*** Begin section ***

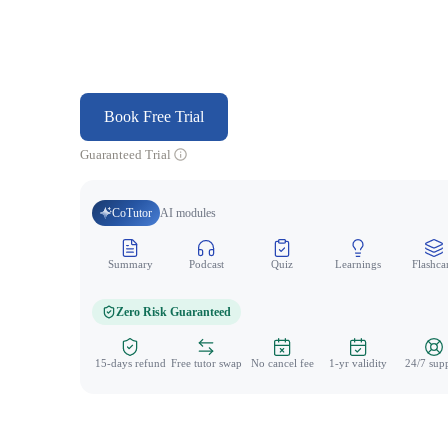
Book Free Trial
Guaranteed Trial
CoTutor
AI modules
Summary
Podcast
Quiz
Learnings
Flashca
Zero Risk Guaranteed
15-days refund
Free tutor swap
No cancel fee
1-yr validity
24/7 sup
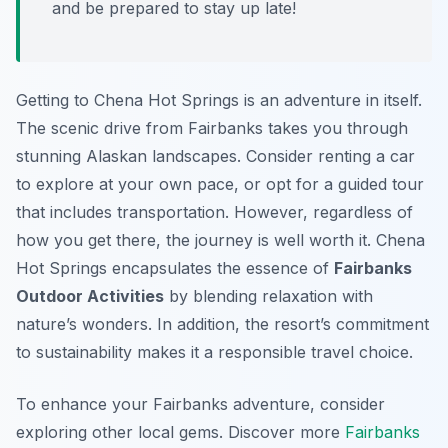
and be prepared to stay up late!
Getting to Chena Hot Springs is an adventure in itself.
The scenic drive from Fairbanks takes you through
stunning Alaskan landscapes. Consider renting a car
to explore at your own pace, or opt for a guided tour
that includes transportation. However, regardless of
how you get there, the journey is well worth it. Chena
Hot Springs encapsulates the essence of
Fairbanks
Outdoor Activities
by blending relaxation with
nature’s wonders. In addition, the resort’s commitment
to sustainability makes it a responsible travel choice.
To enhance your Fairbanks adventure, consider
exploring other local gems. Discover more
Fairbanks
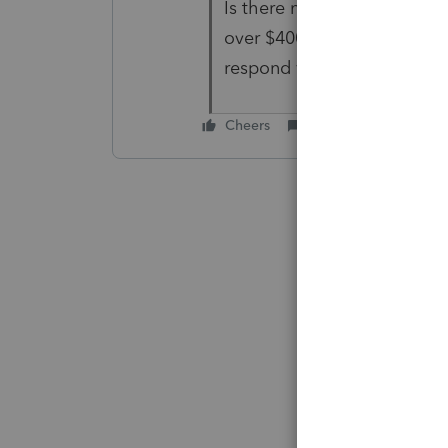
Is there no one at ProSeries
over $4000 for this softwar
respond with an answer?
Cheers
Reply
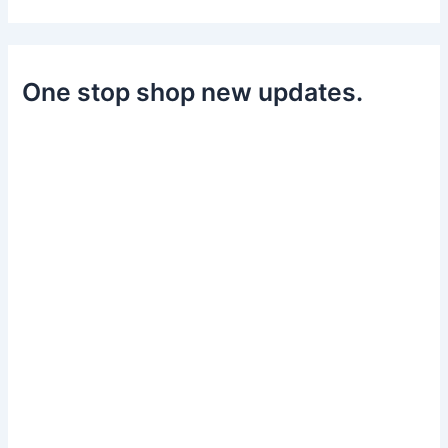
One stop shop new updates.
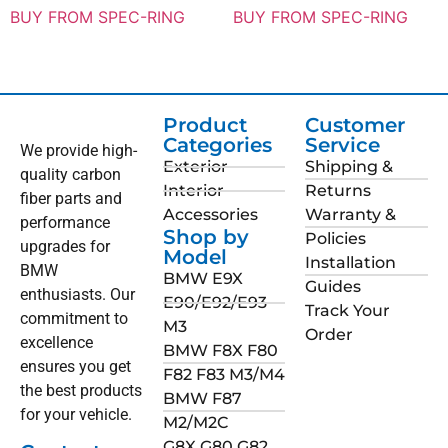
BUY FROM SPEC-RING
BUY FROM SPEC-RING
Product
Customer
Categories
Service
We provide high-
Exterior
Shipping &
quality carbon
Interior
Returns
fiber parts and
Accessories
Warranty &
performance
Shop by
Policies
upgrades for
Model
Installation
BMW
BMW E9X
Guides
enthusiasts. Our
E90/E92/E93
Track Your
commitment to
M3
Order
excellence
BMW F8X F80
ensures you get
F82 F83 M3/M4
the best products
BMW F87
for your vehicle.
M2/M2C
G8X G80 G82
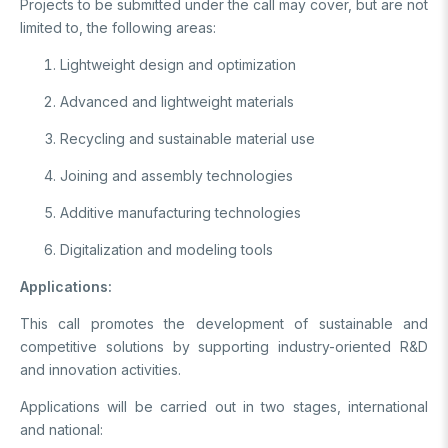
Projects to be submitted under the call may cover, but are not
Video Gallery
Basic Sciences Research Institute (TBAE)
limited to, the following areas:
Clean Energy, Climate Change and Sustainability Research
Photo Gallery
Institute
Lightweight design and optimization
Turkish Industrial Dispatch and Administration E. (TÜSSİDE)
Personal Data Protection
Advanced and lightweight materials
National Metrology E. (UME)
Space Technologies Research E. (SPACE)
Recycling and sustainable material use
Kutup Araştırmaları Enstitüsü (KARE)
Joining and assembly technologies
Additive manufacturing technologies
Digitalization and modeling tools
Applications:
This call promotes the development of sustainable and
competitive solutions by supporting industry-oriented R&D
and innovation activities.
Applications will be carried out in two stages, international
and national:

*** End section ***
*** Begin section ***

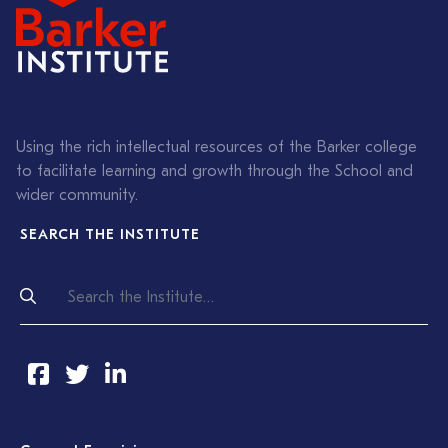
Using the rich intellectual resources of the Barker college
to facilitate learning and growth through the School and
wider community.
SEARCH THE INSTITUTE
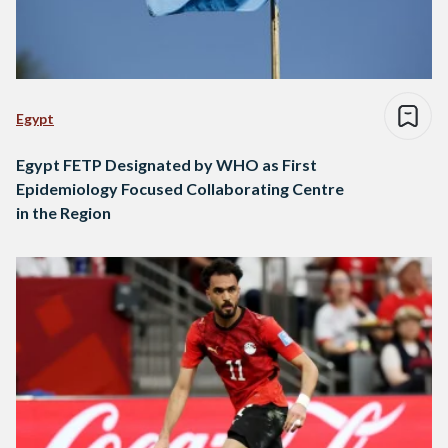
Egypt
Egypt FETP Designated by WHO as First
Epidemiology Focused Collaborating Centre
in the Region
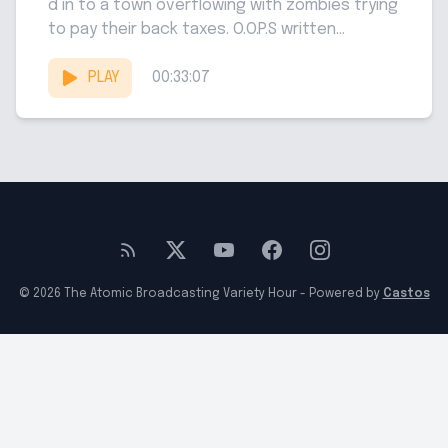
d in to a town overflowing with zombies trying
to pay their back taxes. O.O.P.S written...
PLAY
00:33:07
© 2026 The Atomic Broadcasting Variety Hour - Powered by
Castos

*** End section ***

> **About this exercise**:
What lines in the entries above include the string "Fairbanks"? Return each one.

> **Exercise result**:
The scenic drive from Fairbanks takes you through
Fairbanks
To enhance your Fairbanks adventure, consider
Fairbanks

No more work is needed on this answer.